This project implements a complete end-to-end TinyML pipeline for classifying human gestures in real time. A 1D CNN model (27.5 KB, INT8) runs directly on an Arduino Nano 33 BLE Sense Rev2, reading 6-axis IMU data (accelerometer + gyroscope) and broadcasting inference results via Bluetooth Low Energy to a Python bridge and a live web dashboard.
┌──────────────────────┐ BLE GATT ┌─────────────────┐ WebSocket ┌─────────────────────┐
│ Arduino Nano 33 BLE │ ──────────► │ Python Bridge │ ──────────► │ Web Dashboard │
│ ─────────────────── │ │ ble_bridge.py │ │ dashboard/ │
│ BMI270 IMU (100 Hz) │ │ localhost:8765 │ │ Real-time UI │
│ CNN 1D (26.9 KB) │ └─────────────────┘ └─────────────────────┘
│ INT8 TFLite Micro │
└──────────────────────┘
| Class | Description |
|---|---|
CIRCULO |
Circular motion |
LADO |
Lateral side-to-side motion |
QUIETO |
Device at rest |
DEFAULT |
Any other movement |
| Model | Format | Size | Accuracy | Latency |
|---|---|---|---|---|
| CNN 1D | Float32 TFLite | 52.1 KB | 97.93% | ~14 ms |
| CNN 1D | INT8 TFLite | 26.9 KB | 97.59% | ~14 ms |
| Random Forest | C++ header (no TFLite) | 576 KB¹ | 94.03% | <1 ms |
| Logistic Regression | C++ header (no TFLite) | 4.8 KB | 90.85% | <0.1 ms |
| Gaussian Naive Bayes | C++ header (no TFLite) | 8.7 KB | 63.93% | <0.1 ms |
| Linear SVM | C++ header (no TFLite) | 4.8 KB | 91.36% | <0.1 ms |
| RBF SVM | C++ header (no TFLite) | ~40–70 KB² | pending | <2 ms |
CNN INT8 quantization reduces model size by 48% with only 0.34 pp accuracy loss.
¹
model_rf.his 576 KB of C++ source text; compiled to ARM Thumb2 it is ~80–120 KB. Without the TFLite Micro library (~200 KB), the RF firmware has a smaller total flash footprint than the CNN.The Logistic Regression model serves as the linear baseline: its 90.85% accuracy confirms that the classification problem has a significant non-linear component that justifies the added complexity of RF and CNN.

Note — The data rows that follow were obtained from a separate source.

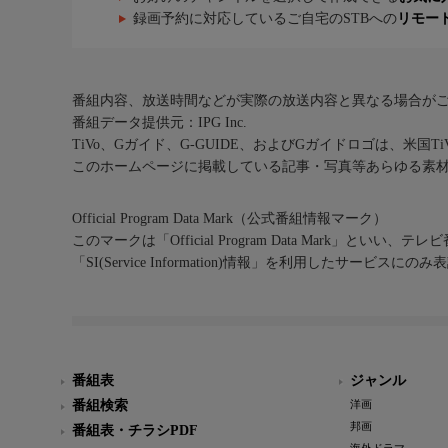
録画予約に対応しているご自宅のSTBへの
リモー
番組内容、放送時間などが実際の放送内容と異なる場合が
番組データ提供元：IPG Inc.
TiVo、Gガイド、G-GUIDE、およびGガイドロゴは、米国T
このホームページに掲載している記事・写真等あらゆる素
Official Program Data Mark（公式番組情報マーク）
このマークは「Official Program Data Mark」といい
「SI(Service Information)情報」を利用したサービ
番組表
ジャンル
番組検索
洋画
邦画
番組表・チラシPDF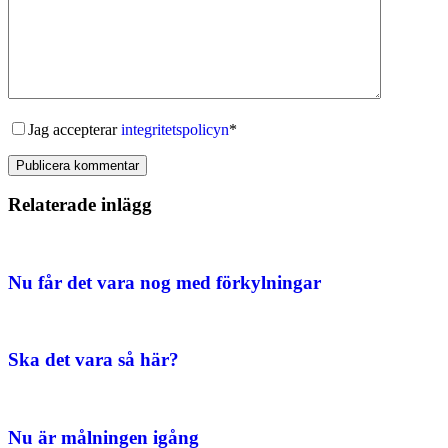
Jag accepterar
integritetspolicyn
*
Publicera kommentar
Relaterade inlägg
Nu får det vara nog med förkylningar
Ska det vara så här?
Nu är målningen igång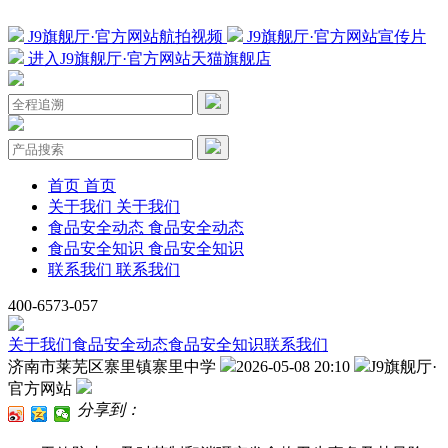
J9旗舰厅·官方网站航拍视频
J9旗舰厅·官方网站宣传片
进入J9旗舰厅·官方网站天猫旗舰店
首页
首页
关于我们
关于我们
食品安全动态
食品安全动态
食品安全知识
食品安全知识
联系我们
联系我们
400-6573-057
关于我们
食品安全动态
食品安全知识
联系我们
济南市莱芜区寨里镇寨里中学
2026-05-08 20:10
J9旗舰厅·
官方网站
分享到：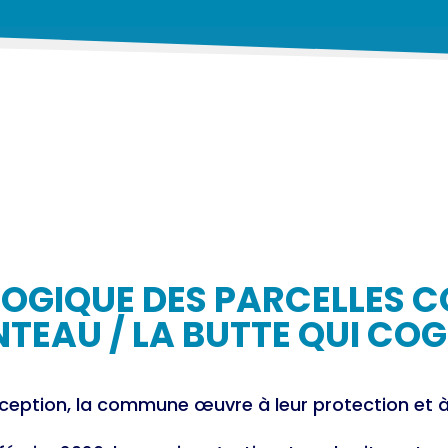
LOGIQUE DES PARCELLES 
NTEAU / LA BUTTE QUI CO
xception, la commune œuvre à leur protection et à 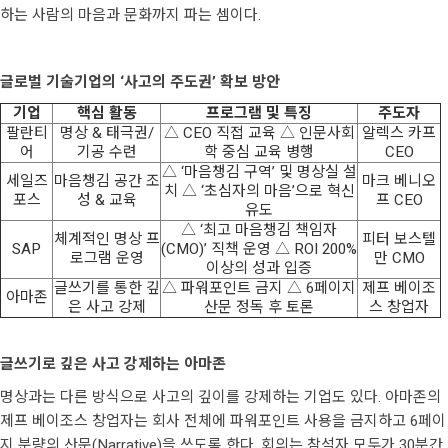
하는 사람의 마음과 문화까지 파는 셈이다.
글로벌 기술기업의 ‘사고의 주도권’ 확보 방안
기업
핵심 활동
프로그램 및 특징
주도자
팔란티
명상 & 태극권/
△ CEO 직접 교육 △ 인문사회
알렉스 카프
어
기공 수련
학 중심 교육 병행
CEO
△ ‘마음챙김 구역’ 및 명상실 설
세일즈
마음챙김 공간 조
마크 베니오
치 △ ‘초심자의 마음’으로 혁신
포스
성 & 교육
프 CEO
유도
△ ‘최고 마음챙김 책임자
체계적인 명상 프
피터 보스텔
SAP
(CMO)’ 직책 운영 △ ROI 200%
로그램 운영
만 CMO
이상의 성과 입증
글쓰기를 통한 깊
△ 파워포인트 금지 △ 6페이지
제프 베이조
아마존
은 사고 강제
산문 정독 후 토론
스 창업자
글쓰기로 깊은 사고 강제하는 아마존
명상과는 다른 방식으로 사고의 깊이를 강제하는 기업도 있다. 아마존의
제프 베이조스 창업자는 회사 전체에 파워포인트 사용을 금지하고 6페이
지 분량의 산문(Narrative)을 쓰도록 한다. 회의는 참석자 모두가 30분간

Gaussian Naive Bayes achieves only 63.93% — 58% of
LADOsamples are misclassified asCIRCULO— confirming that the conditional independence assumption is severely violated by the highly correlated IMU axes.²
model_svm_rbf.hsize depends on the number of support vectors (~200–600 expected). Runpython training/train_svm_rbf.pyto generate; estimated accuracy 94–97% (seedocs/model_viability_analysis.md).
.
├── arduino/
│ ├── tinyml_ble_cnn/ # CNN inference firmware (.ino + model_cnn.h)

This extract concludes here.